Conduire une voiture, c'est un peu comme monter à cheval. Pas de problème si la bête est docile et bien dressée, mais attention à la casse s'il s'agit d'un cheval sauvage. Et si le cheval en question est un Cavallino Rampante piaffant d'impatience, vaut mieux savoir comment aborder l'animal. Car il s'agit ici de dompter non pas un seul cheval, mais une écurie complète de 400 bêtes au tempérament de feu.

Le rêve de Daniel Watkins

«Je rêvais d'une 288 GTO depuis 20 ans, raconte le sympathique Daniel Watkins, un Britannique qui vit à Boston. Avec son V8 biturbo et ses 400 chevaux qui se déchaînent sans crier gare, vous devez montrer un peu de retenue si vous ne voulez pas partir un tête-à-queue à chaque reprise.

«Il faut du doigté pour conduire cette Ferrari. L'essentiel, c'est de ne pas enfoncer l'accélérateur tant que le volant est braqué.

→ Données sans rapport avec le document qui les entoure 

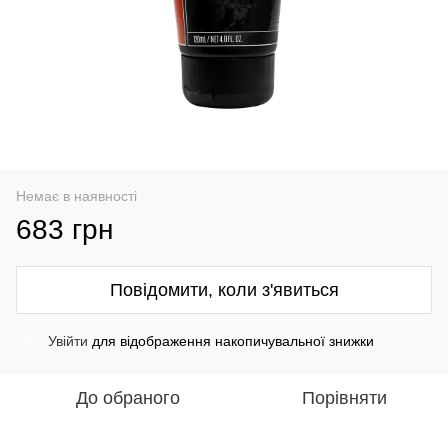
Немає в наявності
683 грн
Повідомити, коли з'явиться
Увійти
для відображення накопичувальної знижки
%
До обраного
Порівняти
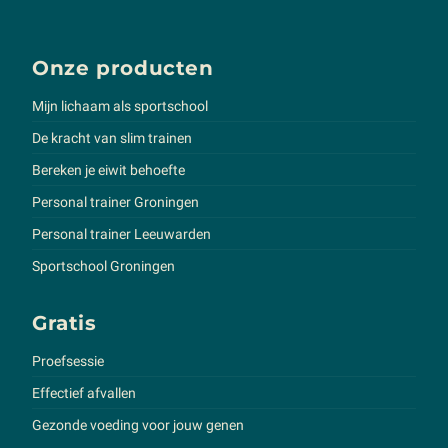
Onze producten
Mijn lichaam als sportschool
De kracht van slim trainen
Bereken je eiwit behoefte
Personal trainer Groningen
Personal trainer Leeuwarden
Sportschool Groningen
Gratis
Proefsessie
Effectief afvallen
Gezonde voeding voor jouw genen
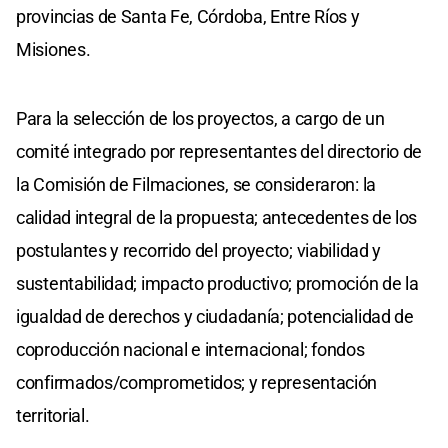
provincias de Santa Fe, Córdoba, Entre Ríos y
Misiones.
Para la selección de los proyectos, a cargo de un
comité integrado por representantes del directorio de
la Comisión de Filmaciones, se consideraron: la
calidad integral de la propuesta; antecedentes de los
postulantes y recorrido del proyecto; viabilidad y
sustentabilidad; impacto productivo; promoción de la
igualdad de derechos y ciudadanía; potencialidad de
coproducción nacional e internacional; fondos
confirmados/comprometidos; y representación
territorial.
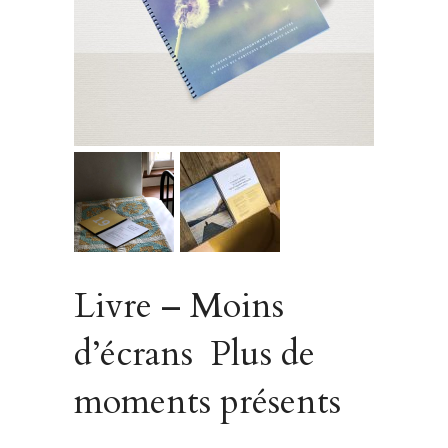
Livre – Moins
d’écrans Plus de
moments présents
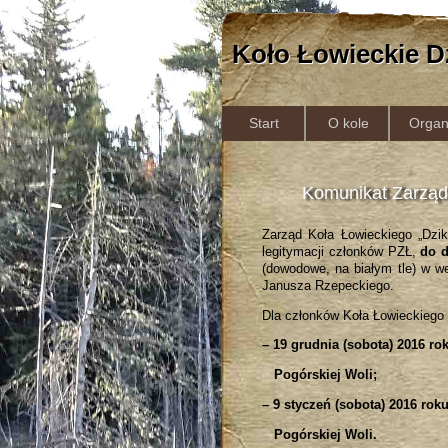
Koło Łowieckie D
Start
O kole
Organ
Komunikat Zarząd
Zarząd Koła Łowieckiego „Dzi
legitymacji członków PZŁ,
do d
(dowodowe, na białym tle) w w
Janusza Rzepeckiego.
Dla członków Koła Łowieckiego 
– 19 grudnia (sobota) 2016 r
Pogórskiej Woli;
– 9 styczeń (sobota) 2016 ro
Pogórskiej Woli.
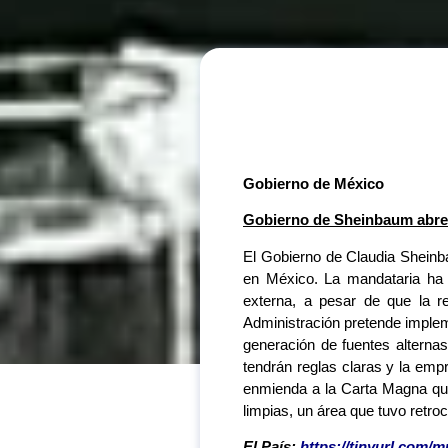
Gobierno de México
Gobierno de Sheinbaum abre la
El Gobierno de Claudia Sheinba
en México. La mandataria ha 
externa, a pesar de que la re
Administración pretende implemen
generación de fuentes alterna
tendrán reglas claras y la emp
enmienda a la Carta Magna que 
limpias, un área que tuvo retr
El País:
https://tinyurl.com/m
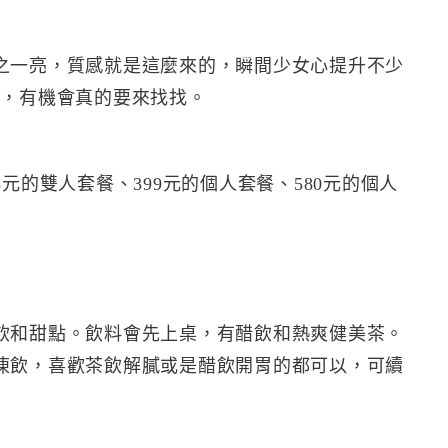
之一亮，質感就是這麼來的，瞬間少女心提升不少
個，有機會真的要來找找。
元的雙人套餐、399元的個人套餐、580元的個人
飲和甜點。飲料會先上桌，有醋飲和熱爽健美茶。
凍飲，喜歡茶飲解膩或是醋飲開胃的都可以，可續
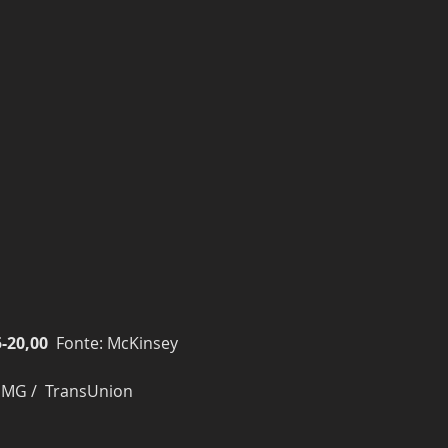
-20,00
  Fonte: McKinsey
KPMG /  TransUnion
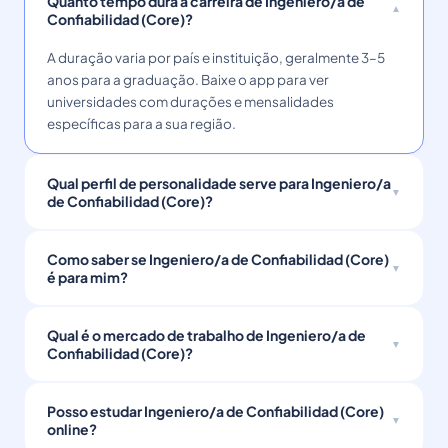
Quanto tempo dura a carreira de Ingeniero/a de
Confiabilidad (Core)?
A duração varia por país e instituição, geralmente 3–5
anos para a graduação. Baixe o app para ver
universidades com durações e mensalidades
específicas para a sua região.
Qual perfil de personalidade serve para Ingeniero/a
de Confiabilidad (Core)?
Como saber se Ingeniero/a de Confiabilidad (Core)
é para mim?
Qual é o mercado de trabalho de Ingeniero/a de
Confiabilidad (Core)?
Posso estudar Ingeniero/a de Confiabilidad (Core)
online?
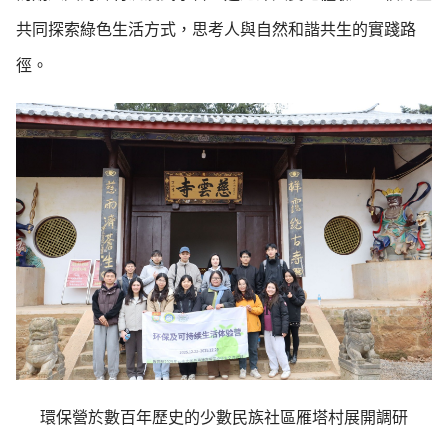
共同探索綠色生活方式，思考人與自然和諧共生的實踐路
徑。
環保營於數百年歷史的少數民族社區雁塔村展開調研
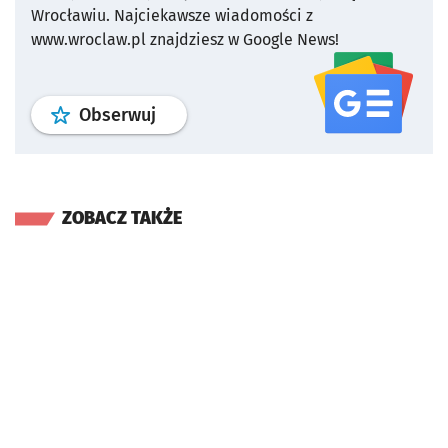
Wrocławiu.
Najciekawsze wiadomości z
www.wroclaw.pl znajdziesz w Google News!
profil
google news
serwisu wroclaw
Obserwuj
ZOBACZ TAKŻE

La voiture a été conçue pour la compétition en Groupe B dans les années 80, mais on peut la conduire sur route, à condition de la traiter avec respect.»

C'est au concours d'élégance Cavallino que nous avons rencontré Daniel Watkins et son authentique 288 GTO 1985, numéro de série 52 739. Elle a appartenu en premier à Ralph Loren, fin connaisseur de voitures d'exception, qui l'a vendue à Watkins en 2002.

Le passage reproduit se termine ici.